Metadata-Version: 2.4
Name: llama-index-readers-nougat-ocr
Version: 0.4.0
Summary: llama-index readers nougat_ocr integration
Author-email: Your Name <you@example.com>
Maintainer: mdarshad1000
License-Expression: GPL-2.0-or-later
License-File: LICENSE
Keywords: academic papers,ocr,pdf
Requires-Python: <4.0,>=3.9
Requires-Dist: llama-index-core<0.14,>=0.13.0
Requires-Dist: nougat-ocr<0.2,>=0.1.17
Description-Content-Type: text/markdown

# Nougat OCR loader

```bash
pip install llama-index-readers-nougat-ocr
```

This loader reads the equations, symbols, and tables included in the PDF.

Users can input the path of the academic PDF document `file` which they want to parse.

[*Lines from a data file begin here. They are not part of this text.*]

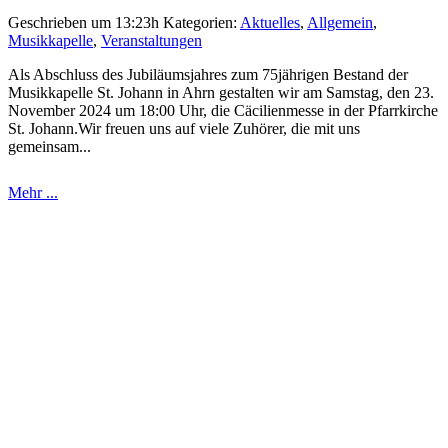
Geschrieben um 13:23h
Kategorien:
Aktuelles
,
Allgemein
,
Musikkapelle
,
Veranstaltungen
Als Abschluss des Jubiläumsjahres zum 75jährigen Bestand der
Musikkapelle St. Johann in Ahrn gestalten wir am Samstag, den 23.
November 2024 um 18:00 Uhr, die Cäcilienmesse in der Pfarrkirche
St. Johann.Wir freuen uns auf viele Zuhörer, die mit uns
gemeinsam...
Mehr ...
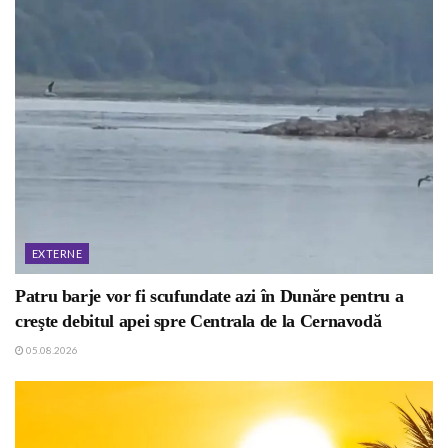
EXTERNE
Patru barje vor fi scufundate azi în Dunăre pentru a
creşte debitul apei spre Centrala de la Cernavodă
05.08.2026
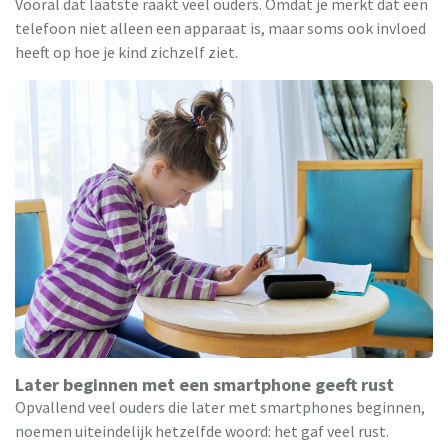
Vooral dat laatste raakt veel ouders. Omdat je merkt dat een
telefoon niet alleen een apparaat is, maar soms ook invloed
heeft op hoe je kind zichzelf ziet.
Later beginnen met een smartphone geeft rust
Opvallend veel ouders die later met smartphones beginnen,
noemen uiteindelijk hetzelfde woord: het gaf veel rust.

This OCR understands LaTeX math and tables.

## Usage

Here's an example usage of the PDFNougatOCR.

```python
from llama_index.readers.nougat_ocr import PDFNougatOCR

reader = PDFNougatOCR()

pdf_path = Path("/path/to/pdf")

documents = reader.load_data(pdf_path)
```

## Miscellaneous

An `output` folder will be created with the same name as the pdf and `.mmd` extension.